Moving Up Maslow’s Pyramid with Kirsten Dirksen
Since 2006, Kirsten Dirksen and her husband have been producing *faircompanies, a web video series that has evolved to become the world’s most comprehensive archive of compact homes and the people who made and live in them (among other things). Virtually every significant small space–from our own LifeEdited apartment to Nakagin Capsule Tower to many, many others you never heard of, but should have–has been lovingly chronicled by Dirksen.
As her profession dictates, Dirksen’s focus has her looking at others, but we thought it was time to turn the focus on her, finding out more about her and *faircompanies..
David Friedlander: Tell us a little bit about yourself.
Kirsten Dirksen: I live in Fontainebleau, France (40 miles south of Paris). We just moved from Barcelona this fall.
I don’t really have a job title. I used to work in television, then I met my husband in Barcelona and started commuting there between freelance TV jobs in NYC. Once we had kids I began to do more freelance work from Spain, but now I just make videos for our website and youtube channel.
DF: How did *faircompanies begin?
KD: Back in 2006, my husband, Nicolás Boullosa, had the idea to start a website that was a type of 21st-century Whole Earth Catalog. While it has evolved into something a bit different, “access to tools” is still the logline for *faircompanies.
With my videos I try to focus on great stories: people who are building unique homes, creating new vehicles, reinventing gardening, etc.
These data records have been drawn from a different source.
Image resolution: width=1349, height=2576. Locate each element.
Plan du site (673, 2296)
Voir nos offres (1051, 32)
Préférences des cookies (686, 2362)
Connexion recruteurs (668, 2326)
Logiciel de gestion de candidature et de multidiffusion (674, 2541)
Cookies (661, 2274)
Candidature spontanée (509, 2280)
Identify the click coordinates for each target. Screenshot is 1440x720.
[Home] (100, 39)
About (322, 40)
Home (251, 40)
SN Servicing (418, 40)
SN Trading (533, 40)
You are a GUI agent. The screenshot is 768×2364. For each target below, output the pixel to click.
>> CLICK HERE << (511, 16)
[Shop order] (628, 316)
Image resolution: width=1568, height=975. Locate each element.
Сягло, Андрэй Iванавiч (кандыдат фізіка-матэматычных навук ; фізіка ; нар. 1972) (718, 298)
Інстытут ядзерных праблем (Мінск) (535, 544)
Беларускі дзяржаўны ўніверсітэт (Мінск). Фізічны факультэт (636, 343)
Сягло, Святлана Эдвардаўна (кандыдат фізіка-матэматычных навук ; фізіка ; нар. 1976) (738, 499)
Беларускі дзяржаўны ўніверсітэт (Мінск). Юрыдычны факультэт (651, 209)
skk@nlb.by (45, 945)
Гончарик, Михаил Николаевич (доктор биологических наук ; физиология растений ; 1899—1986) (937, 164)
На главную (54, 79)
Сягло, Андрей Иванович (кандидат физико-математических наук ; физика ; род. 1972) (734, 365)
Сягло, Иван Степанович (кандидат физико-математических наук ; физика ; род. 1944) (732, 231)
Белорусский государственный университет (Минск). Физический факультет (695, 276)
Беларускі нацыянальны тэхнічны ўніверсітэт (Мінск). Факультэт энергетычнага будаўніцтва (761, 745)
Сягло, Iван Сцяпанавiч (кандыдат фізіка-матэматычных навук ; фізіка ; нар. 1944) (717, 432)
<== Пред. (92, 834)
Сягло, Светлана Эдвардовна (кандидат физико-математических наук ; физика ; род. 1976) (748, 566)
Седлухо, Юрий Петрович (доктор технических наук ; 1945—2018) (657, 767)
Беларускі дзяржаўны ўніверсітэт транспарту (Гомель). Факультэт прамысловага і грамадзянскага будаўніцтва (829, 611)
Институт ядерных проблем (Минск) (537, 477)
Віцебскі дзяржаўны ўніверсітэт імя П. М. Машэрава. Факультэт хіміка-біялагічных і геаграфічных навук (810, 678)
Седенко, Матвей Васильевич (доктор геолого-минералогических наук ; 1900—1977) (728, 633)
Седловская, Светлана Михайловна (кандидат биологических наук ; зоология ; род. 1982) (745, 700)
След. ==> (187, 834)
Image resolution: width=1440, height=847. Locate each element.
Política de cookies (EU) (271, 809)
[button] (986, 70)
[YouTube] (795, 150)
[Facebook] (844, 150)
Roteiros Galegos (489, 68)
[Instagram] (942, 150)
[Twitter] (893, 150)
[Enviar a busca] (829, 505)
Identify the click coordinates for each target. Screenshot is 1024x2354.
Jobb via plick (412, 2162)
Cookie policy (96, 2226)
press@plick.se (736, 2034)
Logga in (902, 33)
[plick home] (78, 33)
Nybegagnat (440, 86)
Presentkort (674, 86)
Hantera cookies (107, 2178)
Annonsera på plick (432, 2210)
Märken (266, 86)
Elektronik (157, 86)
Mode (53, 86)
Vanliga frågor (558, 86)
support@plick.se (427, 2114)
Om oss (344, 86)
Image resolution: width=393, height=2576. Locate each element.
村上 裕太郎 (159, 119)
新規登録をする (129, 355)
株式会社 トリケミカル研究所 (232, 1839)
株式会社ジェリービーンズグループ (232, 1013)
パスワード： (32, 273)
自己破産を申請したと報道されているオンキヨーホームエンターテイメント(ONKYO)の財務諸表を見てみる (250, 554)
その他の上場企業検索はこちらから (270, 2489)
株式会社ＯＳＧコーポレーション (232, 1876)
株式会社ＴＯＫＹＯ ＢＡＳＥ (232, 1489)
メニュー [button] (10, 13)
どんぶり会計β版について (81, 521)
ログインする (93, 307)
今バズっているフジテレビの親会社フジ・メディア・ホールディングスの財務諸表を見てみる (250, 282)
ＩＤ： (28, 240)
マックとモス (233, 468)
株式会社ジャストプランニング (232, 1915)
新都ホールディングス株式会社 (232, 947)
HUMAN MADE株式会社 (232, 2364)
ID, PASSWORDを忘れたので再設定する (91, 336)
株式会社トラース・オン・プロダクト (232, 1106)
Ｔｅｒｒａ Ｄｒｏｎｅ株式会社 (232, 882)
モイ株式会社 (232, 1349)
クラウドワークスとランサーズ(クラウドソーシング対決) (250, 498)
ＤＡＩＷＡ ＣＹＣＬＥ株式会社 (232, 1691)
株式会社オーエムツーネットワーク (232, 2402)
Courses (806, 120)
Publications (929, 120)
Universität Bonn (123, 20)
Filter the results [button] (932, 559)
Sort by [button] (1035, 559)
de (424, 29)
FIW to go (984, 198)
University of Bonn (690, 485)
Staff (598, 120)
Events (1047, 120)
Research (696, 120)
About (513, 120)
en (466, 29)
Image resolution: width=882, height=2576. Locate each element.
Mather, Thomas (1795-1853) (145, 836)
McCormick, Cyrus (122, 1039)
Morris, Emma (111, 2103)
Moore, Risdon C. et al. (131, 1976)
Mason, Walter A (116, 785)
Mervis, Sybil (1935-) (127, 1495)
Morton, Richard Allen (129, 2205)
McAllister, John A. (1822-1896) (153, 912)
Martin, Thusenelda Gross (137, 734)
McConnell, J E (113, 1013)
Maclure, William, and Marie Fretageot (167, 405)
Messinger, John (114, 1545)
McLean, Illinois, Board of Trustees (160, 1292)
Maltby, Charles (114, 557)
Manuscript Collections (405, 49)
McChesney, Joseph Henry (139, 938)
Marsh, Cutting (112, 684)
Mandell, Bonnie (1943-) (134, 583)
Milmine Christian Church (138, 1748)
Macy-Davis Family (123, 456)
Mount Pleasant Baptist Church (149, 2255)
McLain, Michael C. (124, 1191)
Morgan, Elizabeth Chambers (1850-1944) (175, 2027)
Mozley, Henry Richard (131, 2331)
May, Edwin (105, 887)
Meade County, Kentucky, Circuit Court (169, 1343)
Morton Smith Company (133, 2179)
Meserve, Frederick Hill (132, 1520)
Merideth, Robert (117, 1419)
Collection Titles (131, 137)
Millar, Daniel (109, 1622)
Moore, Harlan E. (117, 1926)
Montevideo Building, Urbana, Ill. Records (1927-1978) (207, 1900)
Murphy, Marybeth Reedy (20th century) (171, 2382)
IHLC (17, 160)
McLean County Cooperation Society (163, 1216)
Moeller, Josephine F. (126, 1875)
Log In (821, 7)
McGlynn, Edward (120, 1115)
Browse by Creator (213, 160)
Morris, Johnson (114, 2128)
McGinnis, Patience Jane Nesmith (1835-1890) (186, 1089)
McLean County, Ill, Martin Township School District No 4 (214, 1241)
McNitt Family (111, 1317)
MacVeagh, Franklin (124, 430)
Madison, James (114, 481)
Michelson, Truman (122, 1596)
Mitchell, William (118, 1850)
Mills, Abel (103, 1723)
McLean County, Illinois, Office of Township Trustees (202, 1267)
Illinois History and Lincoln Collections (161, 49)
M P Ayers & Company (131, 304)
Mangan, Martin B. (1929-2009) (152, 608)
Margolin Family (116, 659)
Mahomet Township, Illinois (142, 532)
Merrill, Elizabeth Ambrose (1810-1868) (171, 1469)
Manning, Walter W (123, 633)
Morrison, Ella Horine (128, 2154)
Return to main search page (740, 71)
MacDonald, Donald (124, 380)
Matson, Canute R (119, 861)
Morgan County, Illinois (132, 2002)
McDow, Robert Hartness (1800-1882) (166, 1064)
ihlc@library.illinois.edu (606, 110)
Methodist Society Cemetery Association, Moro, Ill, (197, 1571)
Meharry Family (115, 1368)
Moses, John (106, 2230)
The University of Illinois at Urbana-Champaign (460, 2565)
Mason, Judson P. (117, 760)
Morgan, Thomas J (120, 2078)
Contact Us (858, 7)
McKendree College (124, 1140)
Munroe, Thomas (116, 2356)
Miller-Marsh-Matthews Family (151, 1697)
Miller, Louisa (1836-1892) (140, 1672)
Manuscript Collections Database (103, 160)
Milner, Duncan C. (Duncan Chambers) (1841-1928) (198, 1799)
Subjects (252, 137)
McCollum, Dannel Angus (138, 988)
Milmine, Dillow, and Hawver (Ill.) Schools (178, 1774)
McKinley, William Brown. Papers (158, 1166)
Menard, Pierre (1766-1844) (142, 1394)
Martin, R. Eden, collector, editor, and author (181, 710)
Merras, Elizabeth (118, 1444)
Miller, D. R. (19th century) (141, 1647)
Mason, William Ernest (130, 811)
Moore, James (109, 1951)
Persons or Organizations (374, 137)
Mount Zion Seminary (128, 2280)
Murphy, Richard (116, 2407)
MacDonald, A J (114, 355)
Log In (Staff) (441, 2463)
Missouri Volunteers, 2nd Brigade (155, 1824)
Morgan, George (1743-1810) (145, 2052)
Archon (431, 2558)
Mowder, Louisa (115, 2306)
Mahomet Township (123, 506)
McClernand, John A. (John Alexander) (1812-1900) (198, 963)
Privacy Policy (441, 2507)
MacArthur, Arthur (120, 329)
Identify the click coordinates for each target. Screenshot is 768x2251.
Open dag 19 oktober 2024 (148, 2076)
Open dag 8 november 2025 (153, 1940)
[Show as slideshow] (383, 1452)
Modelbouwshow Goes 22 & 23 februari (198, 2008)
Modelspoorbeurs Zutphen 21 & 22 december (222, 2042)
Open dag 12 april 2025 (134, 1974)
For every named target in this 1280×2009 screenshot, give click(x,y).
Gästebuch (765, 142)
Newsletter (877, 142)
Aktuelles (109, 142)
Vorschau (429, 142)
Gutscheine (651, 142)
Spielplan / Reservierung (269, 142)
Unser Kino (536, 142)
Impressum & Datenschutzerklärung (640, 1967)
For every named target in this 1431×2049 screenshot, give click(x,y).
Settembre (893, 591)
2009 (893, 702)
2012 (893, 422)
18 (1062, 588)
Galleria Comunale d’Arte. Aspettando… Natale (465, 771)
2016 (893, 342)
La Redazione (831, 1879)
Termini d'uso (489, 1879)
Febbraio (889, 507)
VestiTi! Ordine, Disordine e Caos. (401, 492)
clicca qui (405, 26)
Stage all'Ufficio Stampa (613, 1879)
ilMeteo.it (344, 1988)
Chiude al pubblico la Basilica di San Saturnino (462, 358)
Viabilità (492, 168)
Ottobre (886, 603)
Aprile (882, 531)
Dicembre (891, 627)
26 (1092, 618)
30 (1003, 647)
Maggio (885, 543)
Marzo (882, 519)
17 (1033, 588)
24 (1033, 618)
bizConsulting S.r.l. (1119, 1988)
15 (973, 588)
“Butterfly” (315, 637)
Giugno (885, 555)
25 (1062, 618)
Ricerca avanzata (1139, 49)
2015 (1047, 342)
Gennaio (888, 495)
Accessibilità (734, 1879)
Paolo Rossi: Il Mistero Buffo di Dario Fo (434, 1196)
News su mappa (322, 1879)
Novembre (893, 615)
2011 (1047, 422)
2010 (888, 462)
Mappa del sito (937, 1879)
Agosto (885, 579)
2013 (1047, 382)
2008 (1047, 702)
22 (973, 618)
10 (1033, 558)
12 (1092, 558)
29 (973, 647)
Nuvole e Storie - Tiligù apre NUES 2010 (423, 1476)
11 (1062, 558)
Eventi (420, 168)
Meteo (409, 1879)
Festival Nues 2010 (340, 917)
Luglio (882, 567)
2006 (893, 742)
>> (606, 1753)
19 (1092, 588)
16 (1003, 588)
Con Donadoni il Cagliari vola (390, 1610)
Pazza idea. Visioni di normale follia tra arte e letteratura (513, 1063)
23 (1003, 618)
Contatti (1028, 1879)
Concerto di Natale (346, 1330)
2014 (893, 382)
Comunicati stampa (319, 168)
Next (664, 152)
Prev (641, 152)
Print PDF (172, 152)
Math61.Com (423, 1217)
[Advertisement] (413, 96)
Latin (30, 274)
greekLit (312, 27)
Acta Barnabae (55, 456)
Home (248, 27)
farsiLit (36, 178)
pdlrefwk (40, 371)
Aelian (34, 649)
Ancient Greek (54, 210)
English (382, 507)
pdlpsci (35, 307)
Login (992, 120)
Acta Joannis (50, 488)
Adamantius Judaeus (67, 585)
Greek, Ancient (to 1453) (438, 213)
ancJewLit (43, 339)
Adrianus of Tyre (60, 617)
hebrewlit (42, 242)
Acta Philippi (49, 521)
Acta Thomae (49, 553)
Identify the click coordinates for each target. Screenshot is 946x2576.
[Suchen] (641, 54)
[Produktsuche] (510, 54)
Again echoing Stewart Brand (founder of the Whole Earth Catalog), I believe in the power of basic tools and skills–and the technologies available to us today (e.g. 3D printing, aeroponics, Arduino)–to shape our environments in a way unthinkable a few generations ago. As Brand wrote back in 1968 “we are as gods and might as well get good at it”. (For a taste of all this, I put together a compilation video of some of my stories here).
DF: What is your intention behind making the videos?
KD: I want to explore stories in the way I wanted to film and edit them, but often couldn’t while working for broadcast media. I make videos to examine how other people live. The camera gives me an excuse to ask questions.
What attracts me most to people who have minimized their lives (their possessions, the size of their home, etc) is the shift in focus. Here are people who have decided not to focus on stuff and so that leaves the more interesting topics, namely, my personal favorite: anything related to philosophy of life.
DF: What is or are the favorite videos you’ve produced and why?
KD: I don’t have a favorite video. I feel that each video builds on the others and they’re all part of this trip I’m on of discovery. That journey involves:
- An examination of what we need to live (beginning with Jay Shafer’s tiny house which I filmed 6 or 7 years ago).
- A look to the transcendentalists (I had a great conversation on Emerson with the owners of the Innermost House about 5 years ago).
- A fixation on the ancient Stoics (my husband introduced me to Seneca and Marcus Aurelius (their ideas are tangential to this piece I filmed one summer day 5 years ago “A river, 3 generations of family and the meaning of life”).
- A study of pantheism and how to examine the little things with my documentary of our family road trip in a Westfalia (“Summer of Family Love”).
DF: Anything else we should know?
KD: I want to be sure to point out that I’m very aware of how easy it is to oversimplify all this. I don’t think a tiny house, or a tiny wardrobe, makes anyone happier, but it might open up more paths toward fulfillment. If you think about it within the framework of Maslow’s hierarchy of needs, those who have chosen to make their physical needs small, and easier to achieve, can move on to working on self-actualization.
Returning to Stewart Brand’s ideas about the incredible access to information we all have at this moment in history, I try to tell stories to help remind people about the great power we all have at our fingertips. I think the Internet has also made it dangerously easy for us to identify with mass movements and, at times, to fall victim to victimhood. I hope my videos inspire people to recognize the great power we all have, even if it’s just to make small, but often significant, changes in our lives.